Chemically doped, purified bulk multi-walled carbon nanotube conductors with enhanced AC conductivity to 40 GHz

Metals used in radio frequency (RF) communications technologies degrade in alternating current (AC) conductivity with frequency due to the skin effect. Bulk carbon nanotube (CNT) materials have demonstrated favorable trends such as constant or increasing AC conductivity, and are emerging as potential alternative conductors. However, the resistive inter-CNT junctions present in these bulk assemblies limit overall conductivity. In this work, a waveguide-based transmission technique is used to measure the AC conductivity from 10 to 40 GHz of a commercial multi-walled CNT (MWCNT) material modified by purification to remove carbon and iron impurities, and by chemical doping with potassium tetrabromoaurate (KAuBr4). Iron impurity removal yields a frequency-independent real AC conductivity. Laser thinning and solvent plying are employed to change transmission by altering the MWCNT sheet thickness, thus enabling accurate measurement of the KAuBr4-doped MWCNT samples.
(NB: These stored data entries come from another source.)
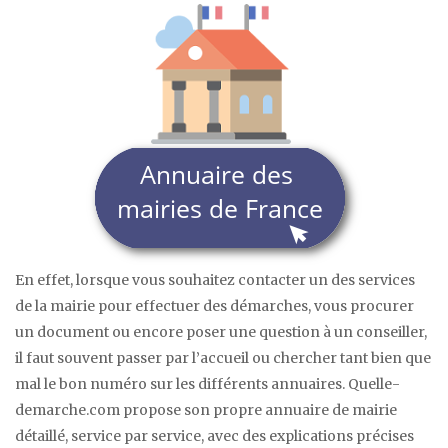
En effet, lorsque vous souhaitez contacter un des services
de la mairie pour effectuer des démarches, vous procurer
un document ou encore poser une question à un conseiller,
il faut souvent passer par l’accueil ou chercher tant bien que
mal le bon numéro sur les différents annuaires. Quelle-
demarche.com propose son propre annuaire de mairie
détaillé, service par service, avec des explications précises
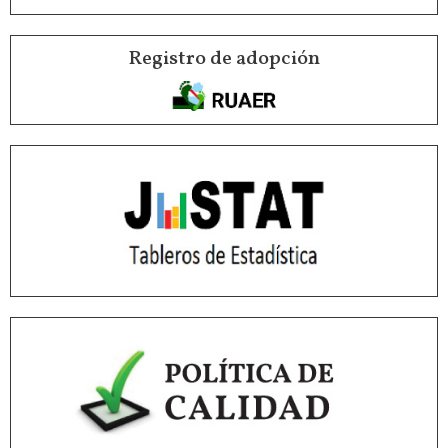
Registro de adopción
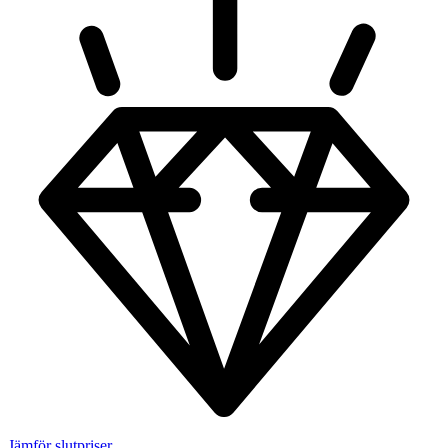
Jämför slutpriser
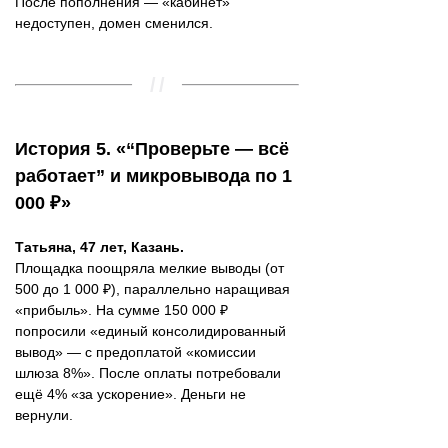
После пополнения — «кабинет»
недоступен, домен сменился.
История 5. «“Проверьте — всё
работает” и микровывода по 1
000 ₽»
Татьяна, 47 лет, Казань.
Площадка поощряла мелкие выводы (от
500 до 1 000 ₽), параллельно наращивая
«прибыль». На сумме 150 000 ₽
попросили «единый консолидированный
вывод» — с предоплатой «комиссии
шлюза 8%». После оплаты потребовали
ещё 4% «за ускорение». Деньги не
вернули.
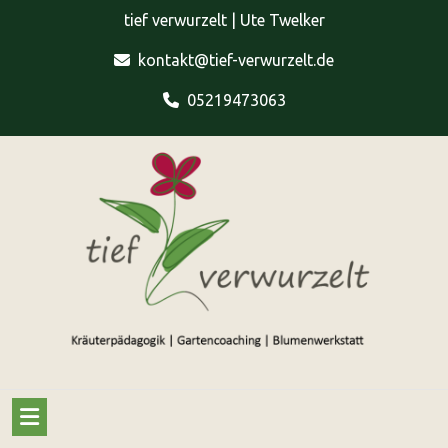
Skip
tief verwurzelt | Ute Twelker
to
content
kontakt@tief-verwurzelt.de
05219473063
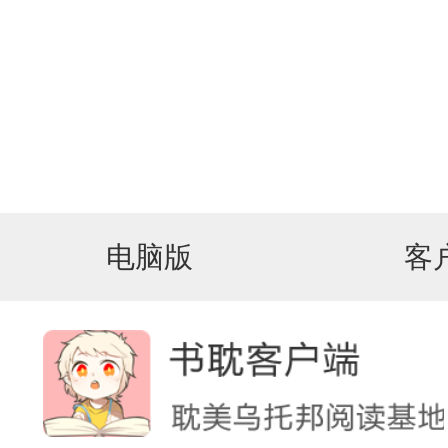
电脑版
客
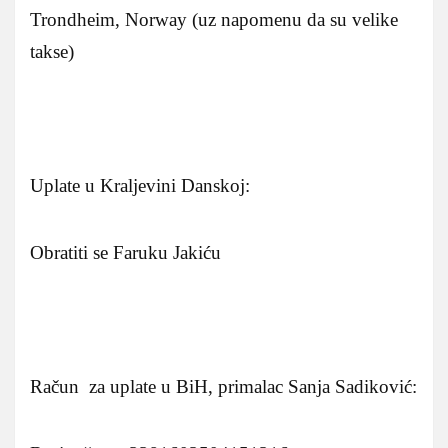
Trondheim, Norway (uz napomenu da su velike
takse)
Uplate u Kraljevini Danskoj:
Obratiti se Faruku Jakiću
Račun za uplate u BiH, primalac Sanja Sadiković:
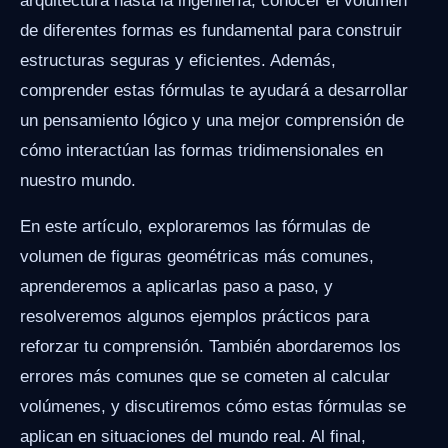
arquitectura hasta la ingeniería, conocer el volumen
de diferentes formas es fundamental para construir
estructuras seguras y eficientes. Además,
comprender estas fórmulas te ayudará a desarrollar
un pensamiento lógico y una mejor comprensión de
cómo interactúan las formas tridimensionales en
nuestro mundo.
En este artículo, exploraremos las fórmulas de
volumen de figuras geométricas más comunes,
aprenderemos a aplicarlas paso a paso, y
resolveremos algunos ejemplos prácticos para
reforzar tu comprensión. También abordaremos los
errores más comunes que se cometen al calcular
volúmenes, y discutiremos cómo estas fórmulas se
aplican en situaciones del mundo real. Al final,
Doping of the purified MWCNTs yields enhanced real AC conductivity of ∼160 kS/m, which remains constant with frequency to 40 GHz and represents a 5–6 × improvement over the as-received material at 40 GHz. KAuBr4 doping is hypothesized to enhance AC conductivity by increasing carrier density, supported by the elevated plasma frequency determined from fitting of a generalized Drude conduction model to the AC conductivity data. [Display omitted] •Removal of Fe impurities from bulk MWCNT sheet promotes constant AC conductivity up to 40 GHz.•MWCNT laser thinning increases RF transmission and enables AC conductivity measurement of highly conductive doped samples.•KAuBr4 doping of purified bulk MWCNT sheet enhances AC conductivity by 3–4x while maintaining frequency independence.•Generalized Drude theory fits measured data suggesting upward plasma frequency shift and AC conductivity growth above 40 GHz.